:: SUPPLIED DATA ::
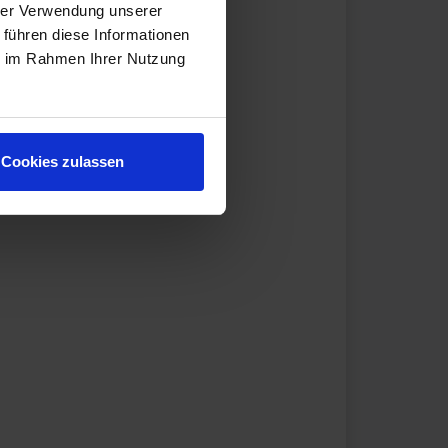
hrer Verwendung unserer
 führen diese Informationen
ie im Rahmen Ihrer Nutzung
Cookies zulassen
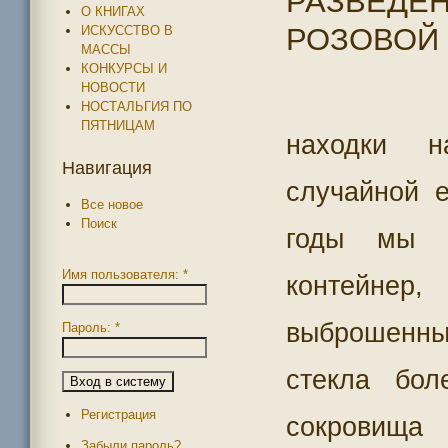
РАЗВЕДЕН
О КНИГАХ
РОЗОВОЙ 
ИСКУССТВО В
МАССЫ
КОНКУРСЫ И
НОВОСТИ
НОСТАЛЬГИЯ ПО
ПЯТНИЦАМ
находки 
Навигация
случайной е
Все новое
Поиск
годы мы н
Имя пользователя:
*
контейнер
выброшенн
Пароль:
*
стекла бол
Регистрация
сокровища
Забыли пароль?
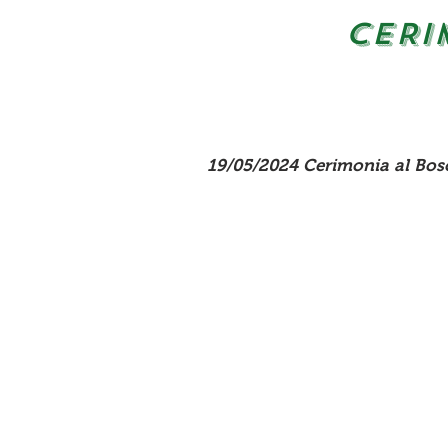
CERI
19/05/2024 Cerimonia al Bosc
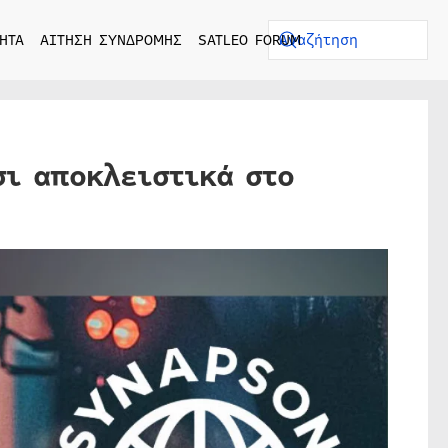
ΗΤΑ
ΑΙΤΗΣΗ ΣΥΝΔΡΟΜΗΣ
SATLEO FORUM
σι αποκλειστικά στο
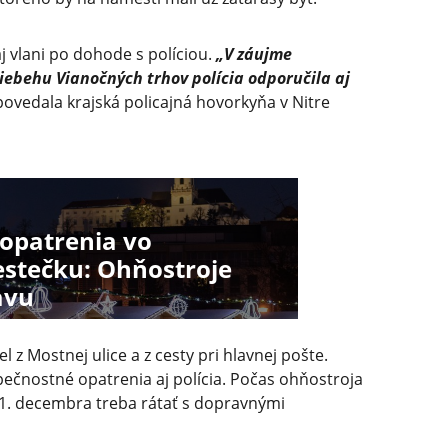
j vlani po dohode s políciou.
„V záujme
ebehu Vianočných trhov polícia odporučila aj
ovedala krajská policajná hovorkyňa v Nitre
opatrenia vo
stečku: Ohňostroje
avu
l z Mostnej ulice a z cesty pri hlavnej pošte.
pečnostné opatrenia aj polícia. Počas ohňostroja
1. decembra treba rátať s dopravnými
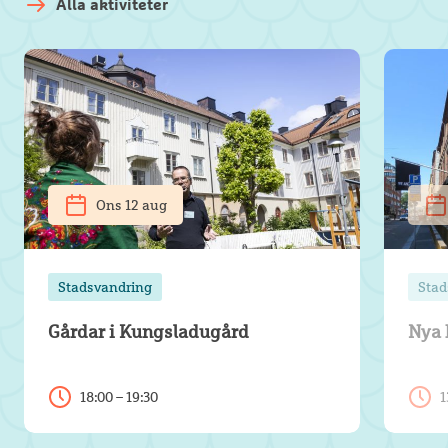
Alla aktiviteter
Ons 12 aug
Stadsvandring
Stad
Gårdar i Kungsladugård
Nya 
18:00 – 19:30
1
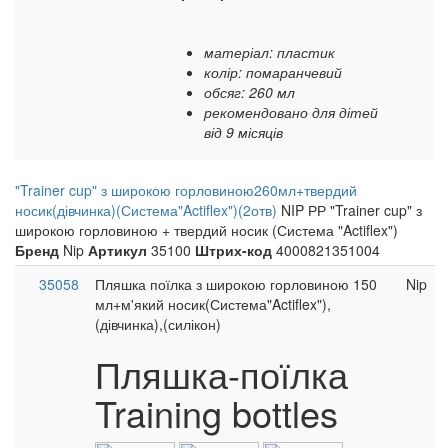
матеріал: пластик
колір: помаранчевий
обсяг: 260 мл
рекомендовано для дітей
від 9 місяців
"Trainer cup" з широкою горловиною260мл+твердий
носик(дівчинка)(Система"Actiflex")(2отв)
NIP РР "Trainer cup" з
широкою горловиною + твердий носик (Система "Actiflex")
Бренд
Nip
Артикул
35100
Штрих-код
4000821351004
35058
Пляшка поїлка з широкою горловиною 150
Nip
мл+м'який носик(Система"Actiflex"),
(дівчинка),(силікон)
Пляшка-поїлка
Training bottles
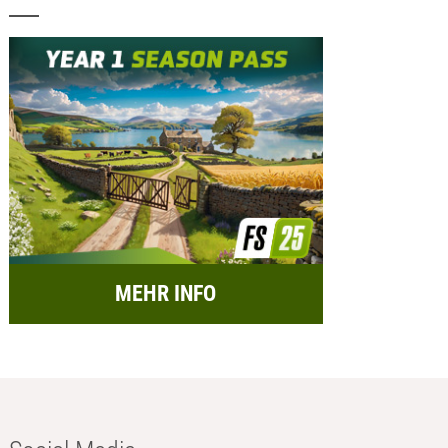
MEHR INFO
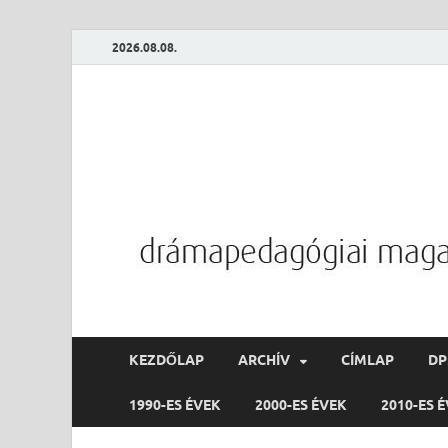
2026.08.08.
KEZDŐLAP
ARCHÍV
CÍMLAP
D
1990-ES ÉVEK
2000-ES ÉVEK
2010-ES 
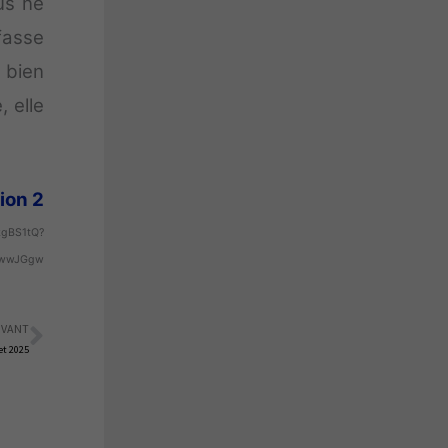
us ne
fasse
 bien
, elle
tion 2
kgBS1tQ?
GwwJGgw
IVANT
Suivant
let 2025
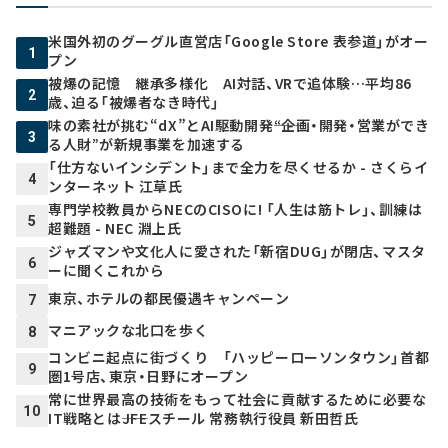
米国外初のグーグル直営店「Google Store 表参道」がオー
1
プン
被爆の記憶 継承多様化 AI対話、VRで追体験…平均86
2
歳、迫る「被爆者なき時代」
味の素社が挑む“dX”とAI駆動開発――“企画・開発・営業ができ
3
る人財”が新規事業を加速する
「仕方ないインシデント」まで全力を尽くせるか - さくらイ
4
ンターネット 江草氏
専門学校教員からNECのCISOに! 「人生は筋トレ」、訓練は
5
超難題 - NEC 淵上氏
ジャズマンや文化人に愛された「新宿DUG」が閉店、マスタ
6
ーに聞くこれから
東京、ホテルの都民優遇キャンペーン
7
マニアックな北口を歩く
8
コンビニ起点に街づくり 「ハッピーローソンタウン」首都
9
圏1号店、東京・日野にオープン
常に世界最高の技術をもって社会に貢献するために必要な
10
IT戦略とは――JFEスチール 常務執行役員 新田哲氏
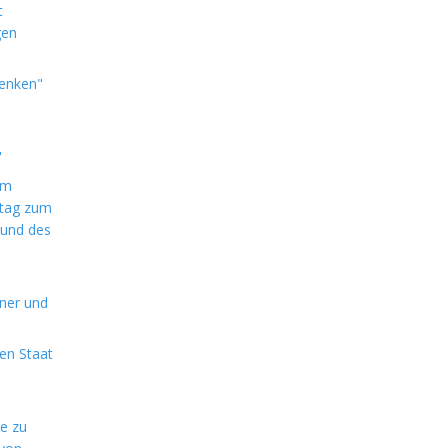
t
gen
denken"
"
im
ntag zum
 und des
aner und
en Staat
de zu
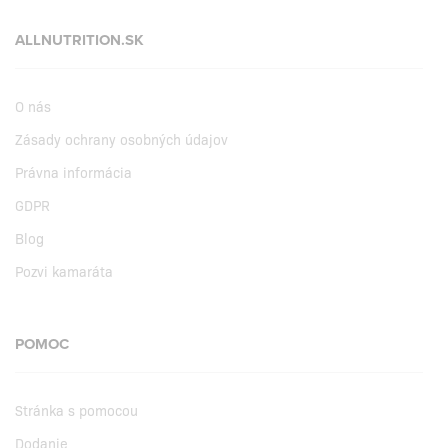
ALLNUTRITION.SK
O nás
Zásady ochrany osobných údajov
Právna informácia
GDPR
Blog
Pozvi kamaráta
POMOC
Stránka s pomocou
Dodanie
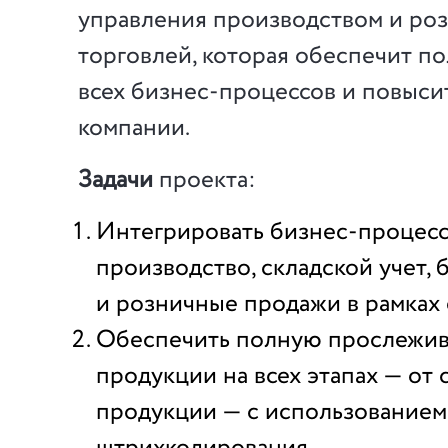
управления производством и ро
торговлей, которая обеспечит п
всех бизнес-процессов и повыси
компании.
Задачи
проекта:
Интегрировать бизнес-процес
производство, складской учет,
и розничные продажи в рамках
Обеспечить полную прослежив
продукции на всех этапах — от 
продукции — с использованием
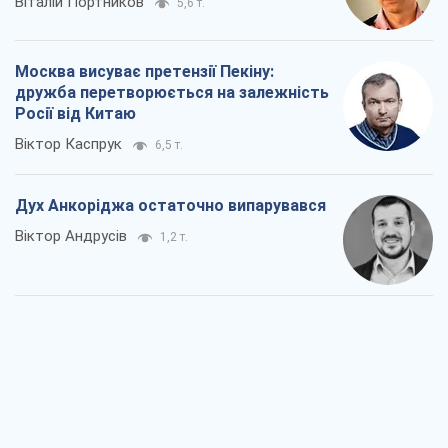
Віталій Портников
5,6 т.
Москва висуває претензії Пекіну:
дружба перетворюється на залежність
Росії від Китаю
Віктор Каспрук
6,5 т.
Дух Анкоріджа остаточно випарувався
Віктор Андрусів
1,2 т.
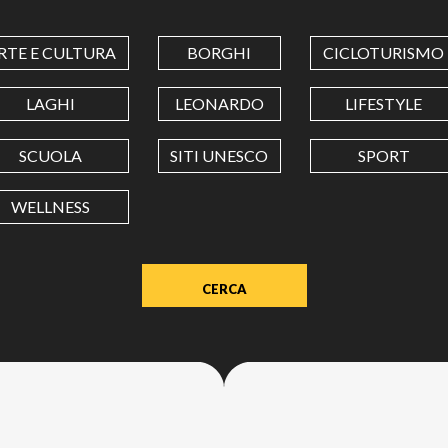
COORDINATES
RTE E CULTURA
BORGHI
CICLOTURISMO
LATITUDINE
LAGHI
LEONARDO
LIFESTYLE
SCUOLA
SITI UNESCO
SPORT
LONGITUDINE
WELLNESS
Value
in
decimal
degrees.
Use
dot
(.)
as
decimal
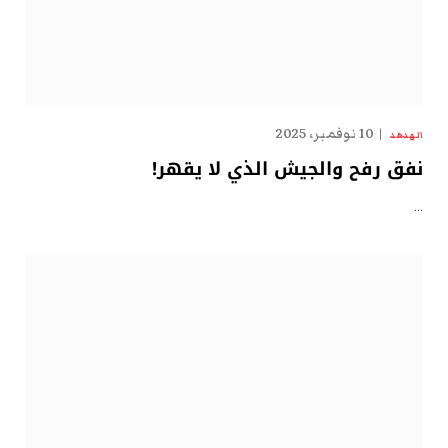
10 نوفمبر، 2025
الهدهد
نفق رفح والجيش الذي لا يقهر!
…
:::
[EXERCISE OBJECTIVE] The reply should hold exactly the lines above, starting at the line with "Pozvi kamaráta" and ending at the line with "продукции на всех этапах — от", and no pictures.

[RESPONSE AREA]
Pozvi kamaráta
POMOC
Stránka s pomocou
Dodanie
управления производством и ро
торговлей, которая обеспечит п
всех бизнес-процессов и повыси
компании.
Задачи
проекта:
Интегрировать бизнес-процес
производство, складской учет,
и розничные продажи в рамках
Обеспечить полную прослежив
продукции на всех этапах — от 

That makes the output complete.